# Aircraft in Warfare-The Dawn of the Fourth Arm



## Rivet (Apr 19, 2011)

I've read a pile of texts regarding the history of this planet. None regarding the subject of the use of aircraft as weaponry I've perused have the preceance, the immediacy of Aircraft in Warfare-The Dawn of the Fourth Air Arm. This from a text published in 1916.

Authored by Frederick W. Lanchester, one of the pioneers of the age of mechanization, you would read of considerations that became reality and are still current. Reams of usable data and myriad images of early efforts. Most recommended.

Aircraft in Warfare-The Dawn of the Fourth Arm
F.W. Lanchester, M.Inst.C.E., M.Inst.A.E., with an introduction by Major-General Sir David Henderson, K.C.B.
London, Constable and Company Limited, Orange Street, Leichester Square 1916


----------



## vikingBerserker (Apr 20, 2011)

Very cool, thanks for posting this.


----------



## Rivet (Apr 20, 2011)

You're welcome, VB. No kiddin'- The further I get into Lanchesters head the better this text gets.
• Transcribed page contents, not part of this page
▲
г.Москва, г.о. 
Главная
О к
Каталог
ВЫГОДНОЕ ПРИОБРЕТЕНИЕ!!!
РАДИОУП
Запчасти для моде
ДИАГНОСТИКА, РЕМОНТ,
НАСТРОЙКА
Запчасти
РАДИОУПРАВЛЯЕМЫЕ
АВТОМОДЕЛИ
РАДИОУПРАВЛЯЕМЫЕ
He was a member of the Advisory Committee for Aeronautics, sort of a British percursor of NACA. What he dreamed up became practical development.

Regards


----------



## nuuumannn (Oct 19, 2011)

Lanchester's paper _Aerodymanics; Constituting the first volume of a complete work on aerial flight_, first published in December 1907 was highly influential to a number of early aviation pioneers.


----------